Der ihr am nächsten Sitzende wendete sich ihr zu und sagte:
„Was ist denn mit der Sally? Sie sieht ja aus, als ob sie von Vater Main den Abschied bekommen hätte!“
„Den Abschied?“ lachte das andere Mädchen. „Oh, der ist ihr sicher genug! Vater Main ist nur ungehalten, weil sie seit letzter Zeit so ungeheuer zimperlich und spröde geworden ist.“
„Spröde? Das war sie doch früher nicht. Man hat sich mit ihr stets ein Vergnügen machen können.“
Das Mädchen zuckte die Achseln, warf den Mund auf und meinte:
„Hm! Sie hat einen Anbeter.“
„Einen Anbeter? Einen Geliebten? Donnerwetter! Wer ist der Kerl? Kenne ich ihn?“
„Nein. Du bist ja längere Zeit nicht hier gewesen. Er ist ein Fremder, der erst seit einiger Zeit hier verkehrt.“
„Dann ist Vater Main sehr unvorsichtig geworden!“
„Wieso?“
„Nun, einen Fremden läßt man doch nicht so schnell einheimisch werden, daß er den Stammgästen das Mädel wegschnappt.“
„Oh, er schnappt noch anderes weg.“
„Was?“
„Das Geld.“
„Ah! Er spielt?“
„Ja, und zwar sehr gut.“
„Bei euch? Da oben?“
Dabei machte der Frager eine geheimnisvolle Fingerbewegung nach der Decke zu.
„Natürlich da oben!“
„Wagt man denn nicht zu viel, ihn da einzuweihen? Ist er einer der Unserigen?“
„Er gehört zu uns. Er ist ein Changeur.“
„Ein Changeur? Ja, diese Leute machen viel Geld; sie können spielen, und zwar hoch spielen. Zu diesem gefährlichen Geschäft gehören feine und gescheite Köpfe. Wie heißt er?“
„Er sagt es nicht. Wir nennen ihn nur den Changeur. Er ist außerordentlich vorsichtig. Sally aber nennt ihn ihren Arthur.“
„Wo ist er her?“
„Er sagt, daß er aus den Pyrenäen stamme.“
„Ob es wahr ist?“
„Jedenfalls. Er spricht ganz den Dialekt, welcher in Foix oder Roussillon gebräuchlich ist. Übrigens ist er ein ganz charmanter Kerl, der keinen Spaß verdirbt und gewöhnlich das, was er im Spiel gewinnt, wieder zum Besten gibt.“
„Da ist er ein Mann! Das liebe ich. Ein gescheiter Mensch, welcher aus den Taschen der Reichen lebt, darf gegen seine armen Kameraden nicht knausern.
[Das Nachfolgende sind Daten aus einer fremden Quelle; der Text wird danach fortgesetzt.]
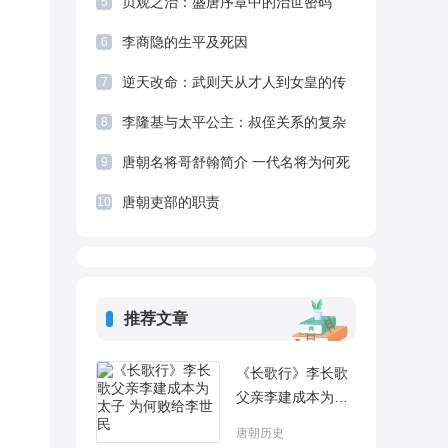
贞观之治：盛唐序章中的治世密码
5
李商隐的生平及死因
6
逆天改命：武则天从才人到女皇的传
7
奇人生
李隆基与太平公主：叔侄关系的复杂
8
纠葛与最终决断
唐朝名将哥舒翰简介 一代名将为何死
9
得这么窝囊
唐朝吏部的职责
10
推荐文章
《长歌行》李长歌
父亲李建成本为太
子 为何败给李世民
唐朝历史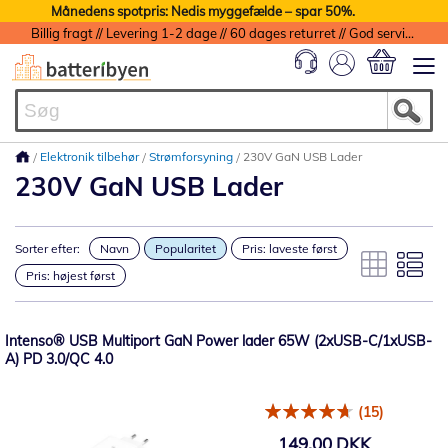
Månedens spotpris: Nedis myggefælde – spar 50%.
Billig fragt // Levering 1-2 dage // 60 dages returret // God service med garanti
Min indkøbs
Elektronik tilbehør
Strømforsyning
230V GaN USB Lader
230V GaN USB Lader
Sorter efter:
Navn
Popularitet
Pris: laveste først
Pris: højest først
Intenso® USB Multiport GaN Power lader 65W (2xUSB-C/1xUSB-
A) PD 3.0/QC 4.0
(15)
149,00 DKK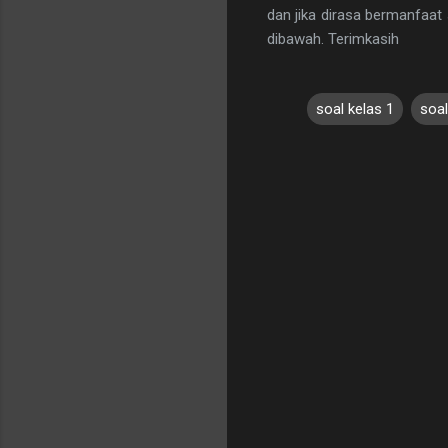
dan jika dirasa bermanfaat s
dibawah. Terimkasih
soal kelas 1
soal
C
o
m
m
e
n
t
s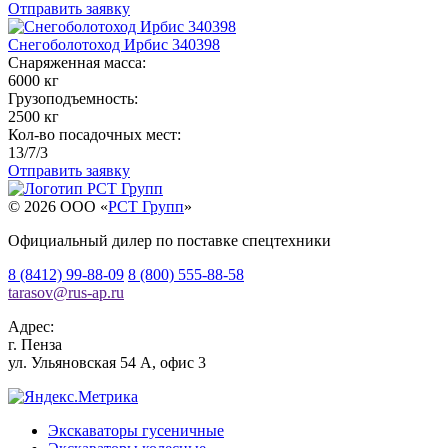
Отправить заявку
Снегоболотоход Ирбис 340398
Снаряженная масса:
6000 кг
Грузоподъемность:
2500 кг
Кол-во посадочных мест:
13/7/3
Отправить заявку
© 2026 OOO «
РСТ Групп
»
Официальный дилер по поставке спецтехники
8 (8412) 99-88-09
8 (800) 555-88-58
tarasov
@
rus-ap.ru
Адрес:
г.
Пенза
ул. Ульяновская 54 А, офис 3
Экскаваторы гусеничные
Wird er heute kommen?“
„Das ist unbestimmt. Er ist seit einigen Tagen nicht hier gewesen. Darum macht die Sally ein solches Gesicht. Das alberne Mädchen denkt, er ist ihr untreu geworden.“
„Pah! Was wäre das weiter! Ist es der nicht, so ist es jener! Komm, Sally, trink mit mir!“
Die Angeredete machte eine abwehrende Bewegung. Darum wendete der Sprecher sich zu der anderen:
„Bei Gott, du hast recht! Sie ist spröde geworden. Der Teufel hole die Frauenzimmer!“
„Mich auch mit?“ fragte sie lachend.
„Nein. Um dich zu bekommen, soll er noch längere Zeit warten. Du bist immer ein gutwilliges Kind gewesen.